- Opening Delimiter -
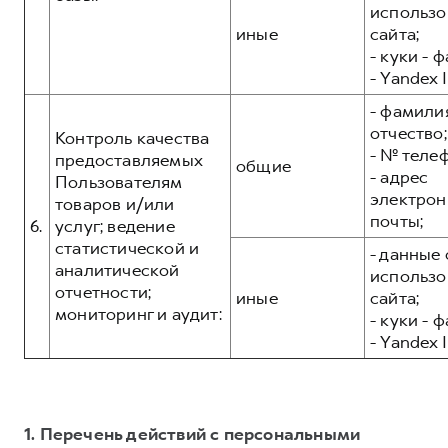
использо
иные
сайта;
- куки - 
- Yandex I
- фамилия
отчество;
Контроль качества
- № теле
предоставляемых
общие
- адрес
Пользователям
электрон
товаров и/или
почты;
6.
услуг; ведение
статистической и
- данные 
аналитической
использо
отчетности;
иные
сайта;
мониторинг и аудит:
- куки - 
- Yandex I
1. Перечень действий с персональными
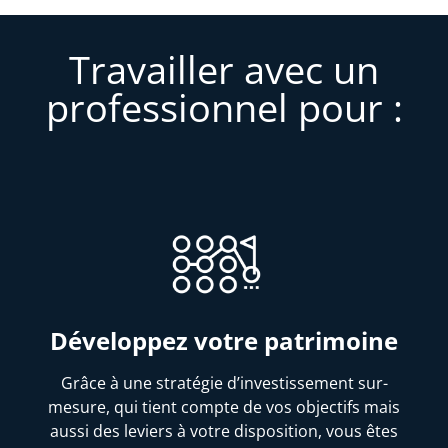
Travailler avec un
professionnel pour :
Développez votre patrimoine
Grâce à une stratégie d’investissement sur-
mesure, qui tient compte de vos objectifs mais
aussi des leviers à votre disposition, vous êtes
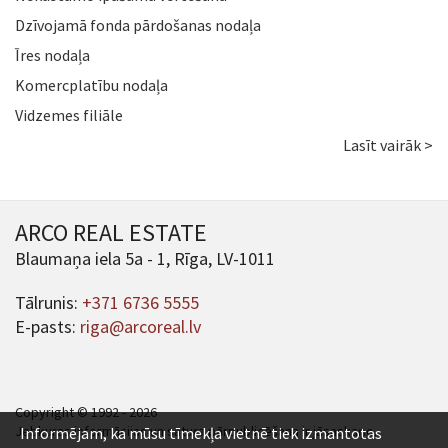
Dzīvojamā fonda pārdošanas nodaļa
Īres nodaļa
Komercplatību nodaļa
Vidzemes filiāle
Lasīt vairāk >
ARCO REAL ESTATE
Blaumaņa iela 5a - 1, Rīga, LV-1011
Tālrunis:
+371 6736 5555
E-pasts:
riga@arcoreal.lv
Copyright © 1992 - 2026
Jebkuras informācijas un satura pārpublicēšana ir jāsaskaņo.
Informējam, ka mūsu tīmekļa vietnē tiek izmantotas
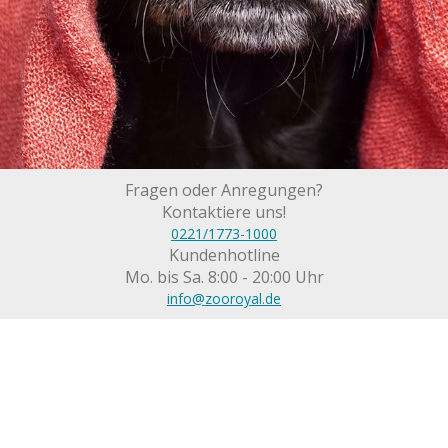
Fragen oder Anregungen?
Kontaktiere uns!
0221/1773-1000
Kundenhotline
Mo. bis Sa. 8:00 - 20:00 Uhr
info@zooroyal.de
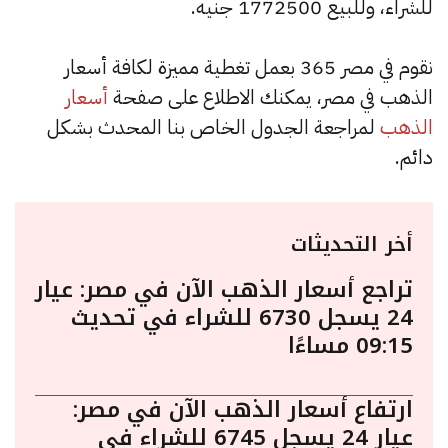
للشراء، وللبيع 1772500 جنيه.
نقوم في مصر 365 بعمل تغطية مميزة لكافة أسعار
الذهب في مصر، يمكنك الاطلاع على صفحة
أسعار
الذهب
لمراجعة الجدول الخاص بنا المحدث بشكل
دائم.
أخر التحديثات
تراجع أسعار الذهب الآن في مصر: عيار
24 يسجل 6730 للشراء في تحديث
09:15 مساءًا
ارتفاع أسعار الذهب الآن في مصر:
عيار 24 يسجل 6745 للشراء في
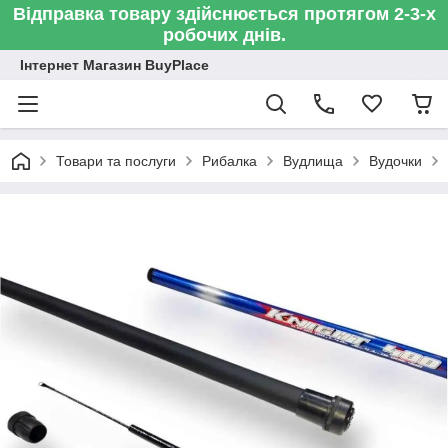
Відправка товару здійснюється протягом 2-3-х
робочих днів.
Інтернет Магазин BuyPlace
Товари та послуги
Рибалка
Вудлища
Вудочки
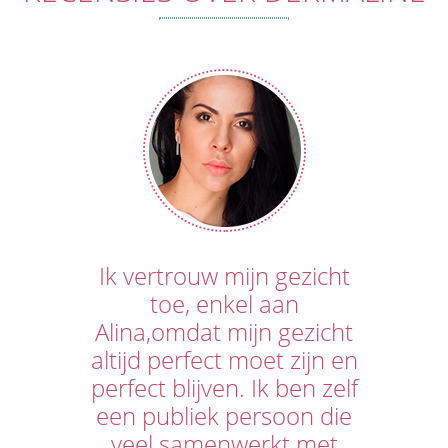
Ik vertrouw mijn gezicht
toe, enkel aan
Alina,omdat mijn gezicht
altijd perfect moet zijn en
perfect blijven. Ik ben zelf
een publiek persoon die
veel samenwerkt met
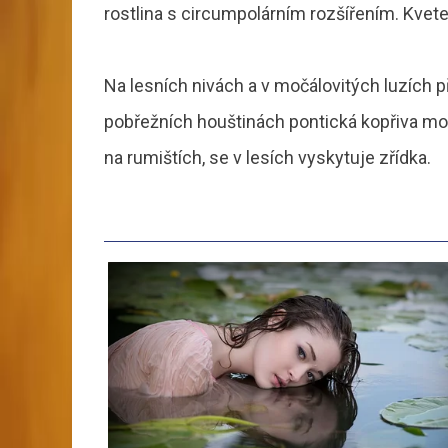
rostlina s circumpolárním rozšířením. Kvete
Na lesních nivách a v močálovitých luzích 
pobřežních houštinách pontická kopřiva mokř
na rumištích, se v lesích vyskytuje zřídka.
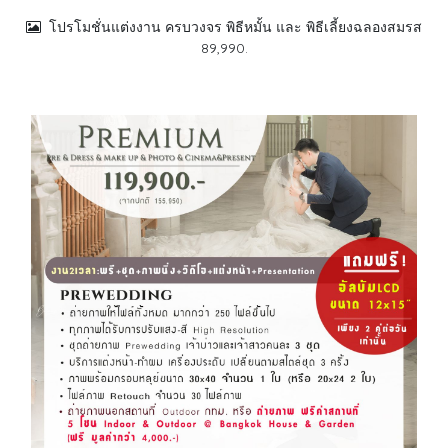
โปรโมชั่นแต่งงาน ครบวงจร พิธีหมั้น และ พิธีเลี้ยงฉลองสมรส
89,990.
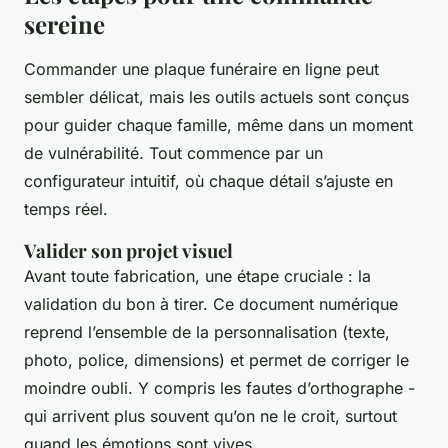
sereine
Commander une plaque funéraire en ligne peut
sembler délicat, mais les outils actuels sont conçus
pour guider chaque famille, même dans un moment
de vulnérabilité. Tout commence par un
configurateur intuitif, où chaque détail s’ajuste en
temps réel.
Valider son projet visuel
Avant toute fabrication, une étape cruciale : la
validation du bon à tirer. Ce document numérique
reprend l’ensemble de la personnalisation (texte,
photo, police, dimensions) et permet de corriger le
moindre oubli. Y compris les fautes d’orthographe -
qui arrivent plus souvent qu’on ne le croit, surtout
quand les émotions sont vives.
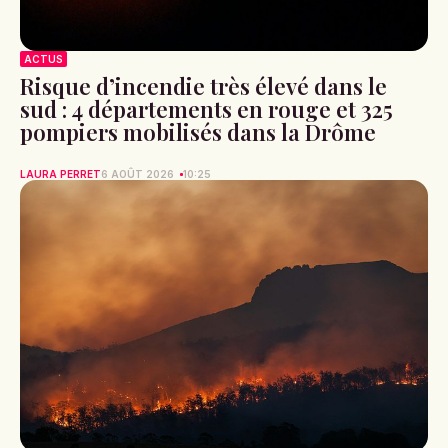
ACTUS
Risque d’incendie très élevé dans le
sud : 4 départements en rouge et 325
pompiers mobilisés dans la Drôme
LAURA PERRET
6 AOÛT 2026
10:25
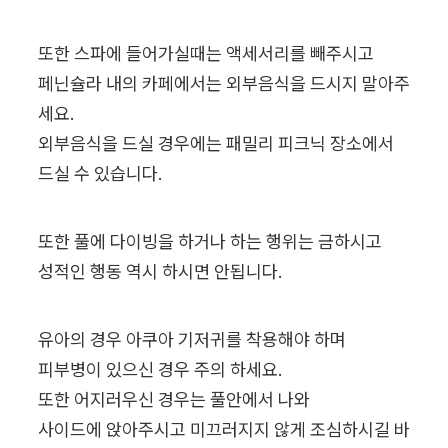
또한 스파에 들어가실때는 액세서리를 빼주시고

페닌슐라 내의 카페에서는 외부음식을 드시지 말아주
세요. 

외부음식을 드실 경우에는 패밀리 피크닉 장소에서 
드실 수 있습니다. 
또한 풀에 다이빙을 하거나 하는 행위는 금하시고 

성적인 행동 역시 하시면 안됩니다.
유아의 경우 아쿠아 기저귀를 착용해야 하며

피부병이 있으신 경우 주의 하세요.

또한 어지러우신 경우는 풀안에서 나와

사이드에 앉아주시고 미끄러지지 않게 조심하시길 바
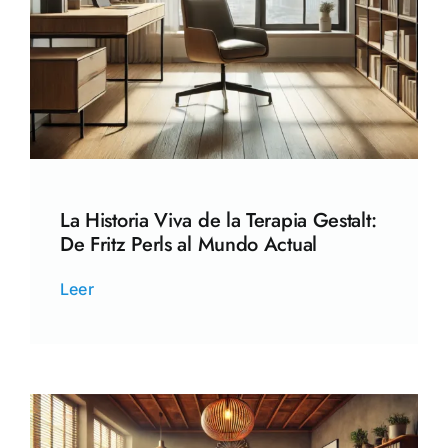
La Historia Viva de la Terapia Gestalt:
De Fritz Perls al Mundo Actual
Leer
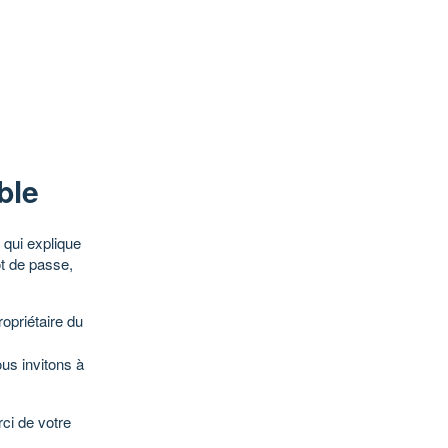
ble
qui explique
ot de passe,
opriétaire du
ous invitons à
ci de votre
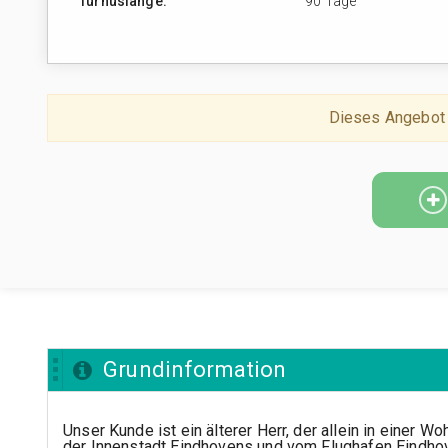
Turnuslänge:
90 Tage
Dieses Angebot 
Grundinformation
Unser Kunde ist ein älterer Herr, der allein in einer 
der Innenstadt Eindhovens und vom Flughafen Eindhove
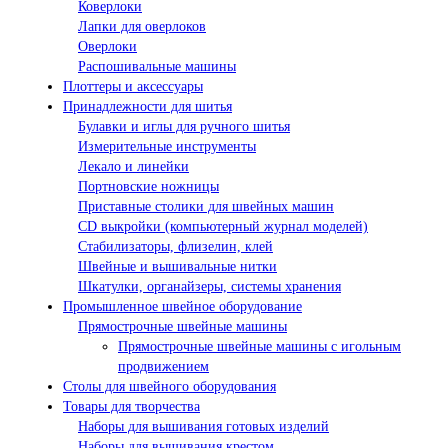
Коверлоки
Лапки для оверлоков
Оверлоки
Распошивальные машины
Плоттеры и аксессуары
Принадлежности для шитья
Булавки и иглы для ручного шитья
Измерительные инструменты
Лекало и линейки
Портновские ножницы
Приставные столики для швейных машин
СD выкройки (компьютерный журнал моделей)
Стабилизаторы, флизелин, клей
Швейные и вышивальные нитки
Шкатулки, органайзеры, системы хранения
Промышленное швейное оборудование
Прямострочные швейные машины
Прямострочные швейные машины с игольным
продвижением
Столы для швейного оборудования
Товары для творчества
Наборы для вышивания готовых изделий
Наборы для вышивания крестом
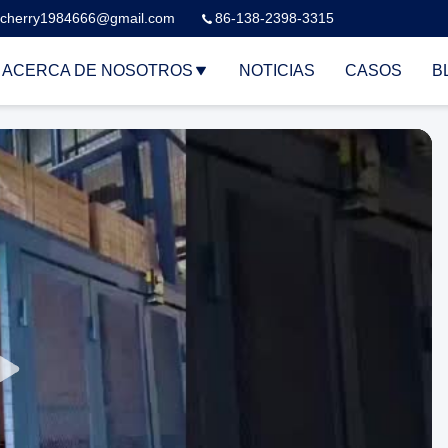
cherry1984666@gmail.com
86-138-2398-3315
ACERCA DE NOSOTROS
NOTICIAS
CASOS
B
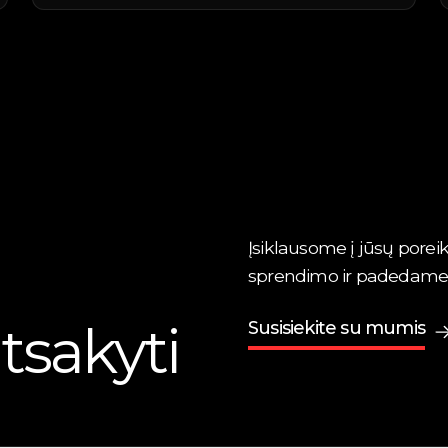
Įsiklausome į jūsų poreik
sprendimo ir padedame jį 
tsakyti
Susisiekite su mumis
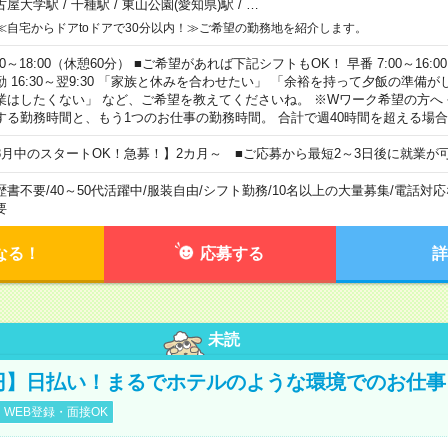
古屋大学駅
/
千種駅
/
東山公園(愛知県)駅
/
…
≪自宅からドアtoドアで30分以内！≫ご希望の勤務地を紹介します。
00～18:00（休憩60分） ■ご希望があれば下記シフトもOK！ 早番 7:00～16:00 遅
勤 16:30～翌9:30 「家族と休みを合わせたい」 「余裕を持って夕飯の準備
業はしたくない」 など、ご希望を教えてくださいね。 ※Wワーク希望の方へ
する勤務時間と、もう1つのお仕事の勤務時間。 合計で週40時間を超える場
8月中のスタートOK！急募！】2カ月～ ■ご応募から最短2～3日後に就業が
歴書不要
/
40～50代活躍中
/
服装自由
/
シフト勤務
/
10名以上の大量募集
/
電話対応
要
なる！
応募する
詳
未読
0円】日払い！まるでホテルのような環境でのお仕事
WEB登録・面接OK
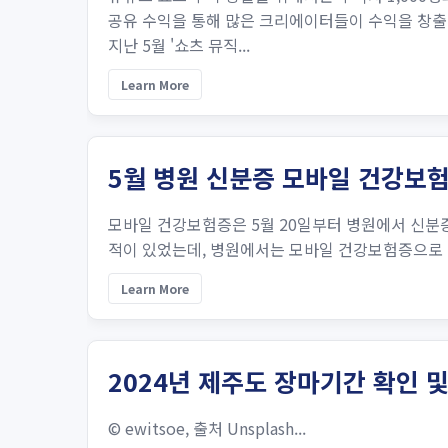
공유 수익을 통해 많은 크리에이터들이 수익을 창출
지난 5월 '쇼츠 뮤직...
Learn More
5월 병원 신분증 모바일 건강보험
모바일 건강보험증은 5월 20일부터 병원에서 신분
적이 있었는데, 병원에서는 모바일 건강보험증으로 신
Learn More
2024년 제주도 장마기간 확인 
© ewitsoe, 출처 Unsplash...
- Closing Delimiter -
### Action item
Everything from the first line of the listing above through the line that contains "Jebkuras informācijas un" is to be restated word for word, minus the pictures.

### Response to the exercise
использо
иные
сайта;
- куки - 
- Yandex I
- фамилия
отчество;
Контроль качества
- № теле
предоставляемых
общие
- адрес
Пользователям
электрон
товаров и/или
почты;
6.
услуг; ведение
статистической и
- данные 
аналитической
использо
отчетности;
иные
сайта;
мониторинг и аудит:
- куки - 
- Yandex I
1. Перечень действий с персональными
Travailler avec un
professionnel pour :
Développez votre patrimoine
Grâce à une stratégie d’investissement sur-
mesure, qui tient compte de vos objectifs mais
aussi des leviers à votre disposition, vous êtes
Dzīvojamā fonda pārdošanas nodaļa
Īres nodaļa
Komercplatību nodaļa
Vidzemes filiāle
Lasīt vairāk >
ARCO REAL ESTATE
Blaumaņa iela 5a - 1, Rīga, LV-1011
Tālrunis:
+371 6736 5555
E-pasts:
riga@arcoreal.lv
Copyright © 1992 - 2026
Jebkuras informācijas un satura pārpublicēšana ir jāsaskaņo.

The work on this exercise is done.